> WORK REQUIRED
Transcribe the records below word for word, beginning with the first line and stopping after the line that contains "有限度調整，避免對自己要求過高而超出負荷。"; pictures are not part of the copy.

+++++

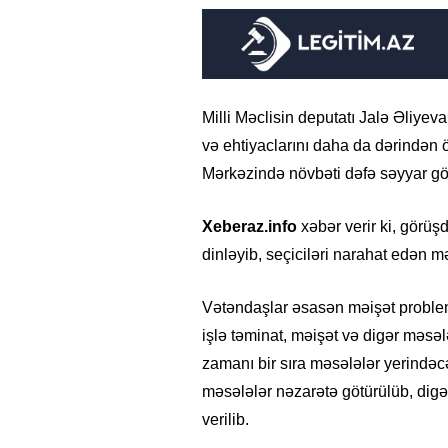
Milli Məclisin deputatı Jalə Əliyev
və ehtiyaclarını daha da dərində
Mərkəzində növbəti dəfə səyyar gör
Xeberaz.info
xəbər verir ki, görüş
dinləyib, seçiciləri narahat edən mə
Vətəndaşlar əsasən məişət problem
işlə təminat, məişət və digər məsələ
zamanı bir sıra məsələlər yerindəc
məsələlər nəzarətə götürülüb, digər
verilib.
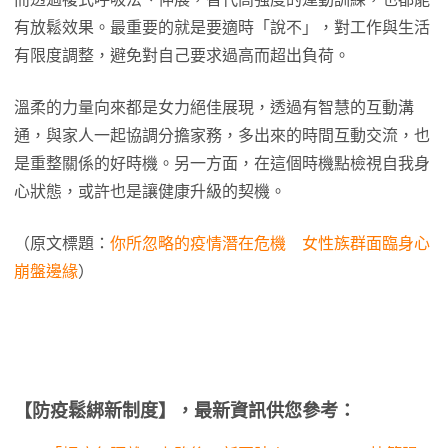
有放鬆效果。最重要的就是要適時「說不」，對工作與生活
有限度調整，避免對自己要求過高而超出負荷。
溫柔的力量向來都是女力絕佳展現，透過有智慧的互動溝
通，與家人一起協調分擔家務，多出來的時間互動交流，也
是重整關係的好時機。另一方面，在這個時機點檢視自我身
心狀態，或許也是讓健康升級的契機。
（原文標題：
你所忽略的疫情潛在危機 女性族群面臨身心
崩盤邊緣
）
【防疫鬆綁新制度】，最新資訊供您參考：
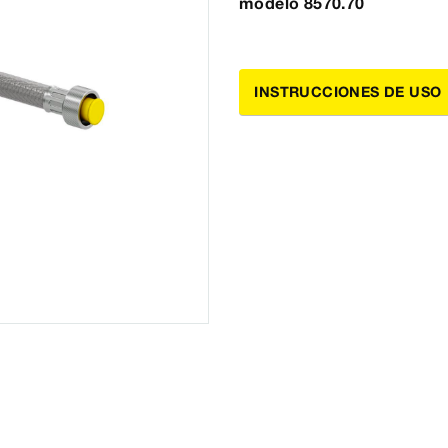
modelo 8570.70
INSTRUCCIONES DE USO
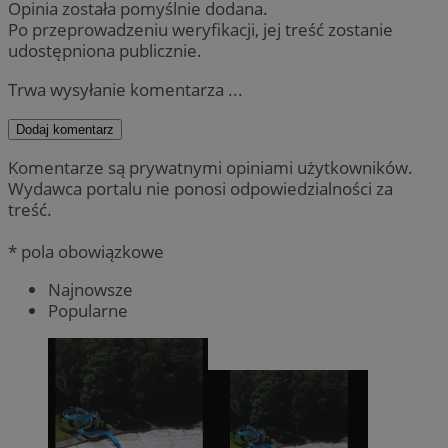
Opinia została pomyślnie dodana.
Po przeprowadzeniu weryfikacji, jej treść zostanie
udostępniona publicznie.
Trwa wysyłanie komentarza ...
Dodaj komentarz
Komentarze są prywatnymi opiniami użytkowników.
Wydawca portalu nie ponosi odpowiedzialności za
treść.
* pola obowiązkowe
Najnowsze
Popularne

+++++

> PROBLEM SOLUTION
Milli Məclisin deputatı Jalə Əliyev
və ehtiyaclarını daha da dərində
Mərkəzində növbəti dəfə səyyar gör
Xeberaz.info
xəbər verir ki, görüş
dinləyib, seçiciləri narahat edən mə
Vətəndaşlar əsasən məişət problem
işlə təminat, məişət və digər məsələ
zamanı bir sıra məsələlər yerindəc
məsələlər nəzarətə götürülüb, digər
verilib.
有放鬆效果。最重要的就是要適時「說不」，對工作與生活
有限度調整，避免對自己要求過高而超出負荷。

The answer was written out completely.